Matthew Gilbert – Nov 14, 2018
Age can certainly improve a performer, as experience and mindfulness seep into the work. But there is something miraculous in the best of child actors, a purity and artlessness you know will eventually pass them by as their bodies mature and their self-awareness expands. Their innocence is uncoaxed, their transparency is unlearned, and their hurt and their joy live right there on the surface, in their eyes. They may be cute, but they’re not trying to be cute.
“My Brilliant Friend,” HBO’s eight-episode adaptation of the first of Elena Ferrante’s four Neapolitan Novels, features a pair of astonishing turns by children.
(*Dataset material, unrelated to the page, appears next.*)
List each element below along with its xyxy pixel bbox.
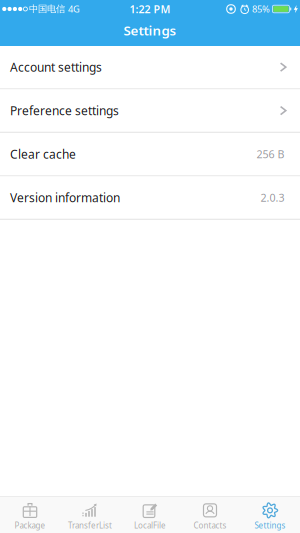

The limited series, about the long, complex friendship between Elena and Lila, breathtakingly renders Ferrante’s world on the poor outskirts of Naples in all its simple beauty and cruelty. But its first two episodes, set in the 1950s, are elevated most by Elisa Del Genio and Ludovica Nasti, who play the preteen Elena and Lila, respectively.
They open up the magical thinking of youth, and show the nascent frustrations of being smart girls in a macho culture. They show us how the girls can be extremely sensitive to the nuances of adult behavior, but also resilient beyond their years. Most importantly, they establish our deep connection to and understanding of the two main characters, which will need to last across the series — and, as is planned, three more adaptations.After a brief framing scene, in which the older Elena (Elisabetta De Palo) gets a phone call that her longtime friend Lila is missing, we’re thrown back into the intimate daily lives of the two working-class children. Del Genio’s Elena is a reticent, bittersweet girl who’s considered the smartest in the class — until Lila lets her own natural intelligence show. They ought to be fierce rivals. While Elena, tall and fair, tries to be well-behaved, Lila, short and dark, is mischievous and, at heart, a rebel. But they click, and find warmth in their friendship despite the hardscrabble tenement world where they live and where domestic and mob violence erupt on a regular basis. We see them curled up together reading “Little Women,” a novel they worship and memorize, and it’s clear they’ve found a bubble of salvation with each other.